Immediately upon his departure 32 conscientious students wracked their brains in quest of headmasterly approval and the glittering prize offered for the solution of the problem. While some sat dumbly staring into space, dreamily fellating their Biros and waiting for inspiration to descend, I—undisputed mental arithmetic champion of the class—proceeded by a process of lightning trial and error. Covering a page of my Spi-Rax notebook with frantic fractions, young Oedipus soon arrived at the answer of 8/5 but just as I was about to leap up, rush out of the room and bound down the stairs to the ruddy-faced Sphinx waiting below, I caught Chris Ferris, who sat at the adjoining desk, spying on my page of calculations.

Now I wasn’t the sort of lad to jealously cup my left hand around the figures as I was writing them down—such a gesture would have contravened the sprezzatura I was unconsciously cultivating even at this tender age. The result of this flagrant violation of intellectual property was that both Chris and I raced out of the room more or less simultaneously, a fraction of a second—perhaps 1/10th—separating us as we reached the top of the staircase, myself slightly ahead. However, this slender advantage was brutally erased on the way down when Chris delivered me a decisive shove in the back and sent me sprawling across the black and white checkered linoleum floor. While Chris smugly bolted into Hassell’s office to blurt out ‘8/5 sir!’ and claim his fraudulent sultanas, I picked myself up from under the solemnly framed reproduction of ‘At the Menin Gate’, an eerie specimen of First World War brushwork depicting a battlefield-cum-burial ground populated by dead soldiers symbolically reincarnated as ghostly red poppies.

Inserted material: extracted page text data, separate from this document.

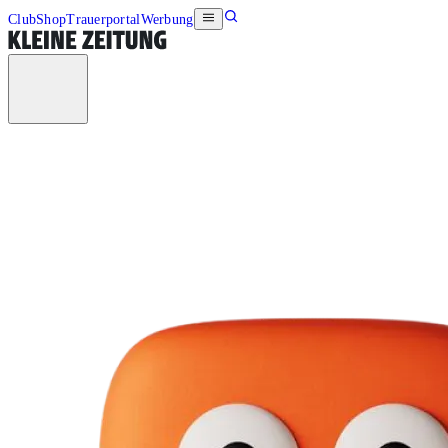
Club
Shop
Trauerportal
Werbung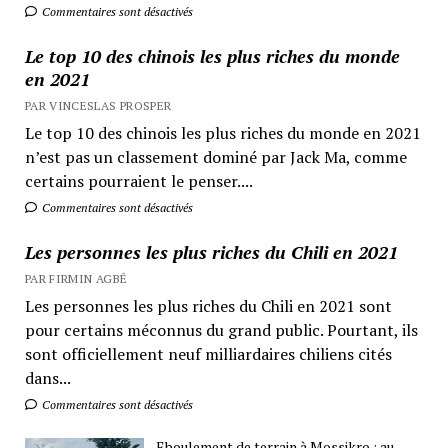
Commentaires sont désactivés
Le top 10 des chinois les plus riches du monde
en 2021
PAR VINCESLAS PROSPER
Le top 10 des chinois les plus riches du monde en 2021
n’est pas un classement dominé par Jack Ma, comme
certains pourraient le penser....
Commentaires sont désactivés
Les personnes les plus riches du Chili en 2021
PAR FIRMIN AGBÉ
Les personnes les plus riches du Chili en 2021 sont
pour certains méconnus du grand public. Pourtant, ils
sont officiellement neuf milliardaires chiliens cités
dans...
Commentaires sont désactivés
Eboulement de terrain à Mossikro : au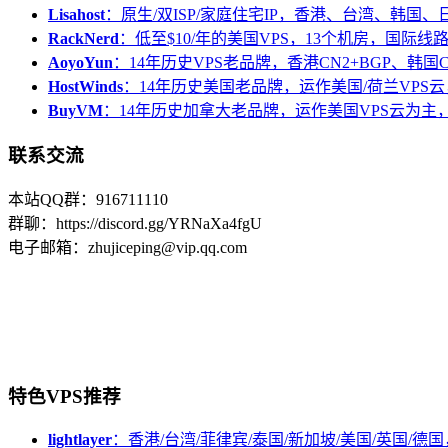
Lisahost
：原生/双ISP/家庭住宅IP，香港、台湾、韩国
RackNerd
：低至$10/年的美国VPS，13个机房，国际线
AoyoYun
：14年历史VPS老品牌，香港CN2+BGP、韩国
HostWinds
：14年历史美国老品牌，运作美国/荷兰VPS云
BuyVM
：14年历史加拿大老品牌，运作美国VPS云为主，
联系交流
本站QQ群：916711110
群聊：https://discord.gg/YRNaXa4fgU
电子邮箱：zhujiceping@vip.qq.com
特色VPS推荐
lightlayer
：香港/台湾/菲律宾/泰国/新加坡/美国/英国/德国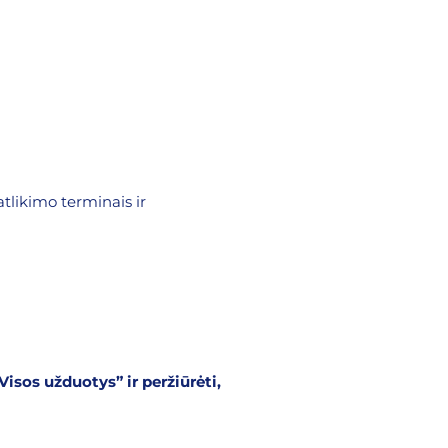
tlikimo terminais ir
isos užduotys” ir peržiūrėti,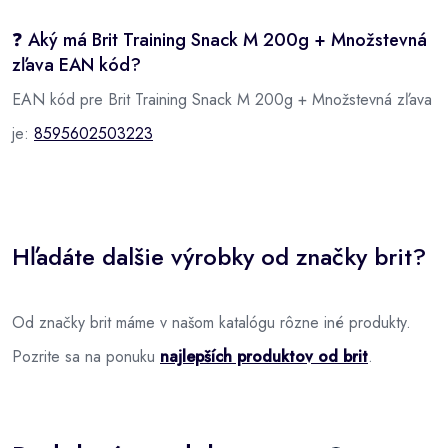
❓ Aký má Brit Training Snack M 200g + Množstevná
zľava EAN kód?
EAN kód pre Brit Training Snack M 200g + Množstevná zľava
je:
8595602503223
Hľadáte dalšie výrobky od značky brit?
Od značky brit máme v našom katalógu rôzne iné produkty.
Pozrite sa na ponuku
najlepších produktov od brit
.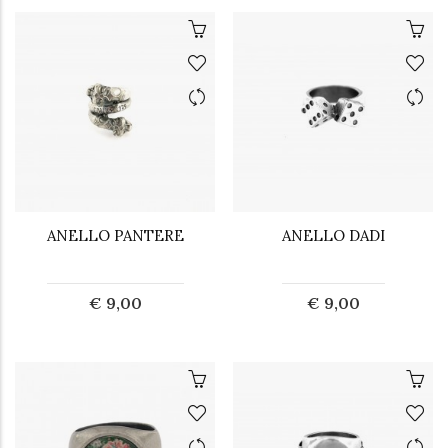
ANELLO PANTERE
ANELLO DADI
€ 9,00
€ 9,00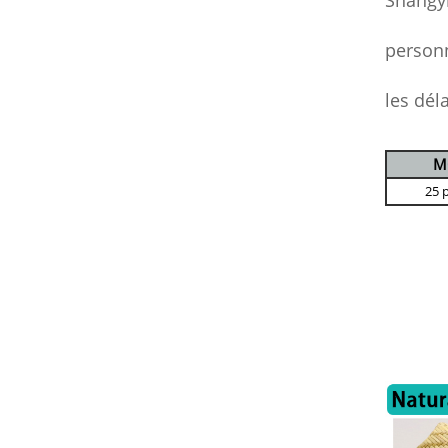
Shangyi
personn
les dél
M
25 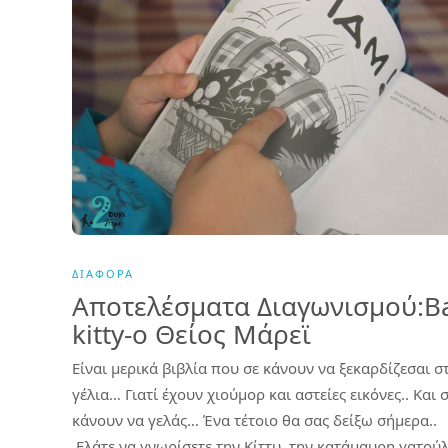
ΔΙΆΦΟΡΑ
Αποτελέσματα Διαγωνισμού:B
kitty-ο Θείος Μάρεϊ
Είναι μερικά βιβλία που σε κάνουν να ξεκαρδίζεσαι σ
γέλια… Γιατί έχουν χιούμορ και αστείες εικόνες.. Και 
κάνουν να γελάς… Ένα τέτοιο θα σας δείξω σήμερα..
Ελάτε να γνωρίσετε την Κίττυ..την κατάμαυρη γατούλ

(Memory’s coffee-table book is lavishly illustrated and often curiously captioned. In my well-thumbed personal copy this ghastly image bears the legend of the opening lines of Kipling’s ‘Recessional’, which sent a shiver up my colonial spine whenever I sang them in church or repeated them to myself:

God of our fathers, known of old,
Lord of our far-flung battle line,
Beneath whose awful hand we hold
Dominion over palm and pine–
Lord God of Hosts, be with us yet,
Lest we forget! Lest we forget!

Apart from Bagheera, Akela, Mowgli and company—the tutelary spirits of my Cub and Scout epoch—, Kipling the ideologue also put in a guest appearance at 49 Dalwood Crescent. One day my father hung a copy of ‘If’ framed under glass on my bedroom wall, just above the scale-model reproduction of Darwin’s Beagle and promised me a shilling for every stanza learned by heart. I rose to the bait for the first three or four verses before tiring of the game and redeploying my quite considerable mnemonic faculties elsewhere.)

When I shambled into the office a few seconds after Chris, the headmaster evidently must have guessed at some foul play but said nothing, rewarding both of us with a pack of sultanas apiece. Mr Hassell’s attitude towards Chris could have been ambivalent at best given that just three weeks ago he had forced him to wash his mouth out with soap after finding the pages of his Health and Temperance Manual littered with filthy comments and crude anatomical hieroglyphs, including an enormous cock and balls irreverently grafted on to the frontispiece portrait of an unwitting Lord Baden-Powell.

Before dismissing us the headmaster asked us whether we were at all tempted to take up smoking. ‘No sir’, we both muttered, which in my case was certainly untrue because two afternoons ago in the vacant lot at the end of the street, Brett Willis and I had each smoked seven Fiesta filters in an hour (that’s one every eight minutes 34.3 seconds or thereabouts) under the benevolent gaze of ‘The Laughing Cavalier’ so handsomely reproduced on the back of the pack—our introduction to the fine art of smoking. Scrutinizing our faces for any trace of simulation Mr H. then proceeded to lecture us on the senseless cost of smoking.

‘Suppose someone smokes a packet of cigarettes a day—and some people smoke a good deal more than that, I can assure you. In fact, I once met a sailor who smoked six packs a day. That’s 120 cigarettes every day! But just suppose you’re smoking one packet a day. Now, a packet of cigarettes will set you back­—what?…about 3/6d? That’s almost 25 shillings a week, which is five pounds a month or 60 pounds a year. And if somebody smokes for 50 years­—which a lot of people do!—that’s about 3,000 pounds in a lifetime. Work it out for yourself. What a dreadful waste of money!’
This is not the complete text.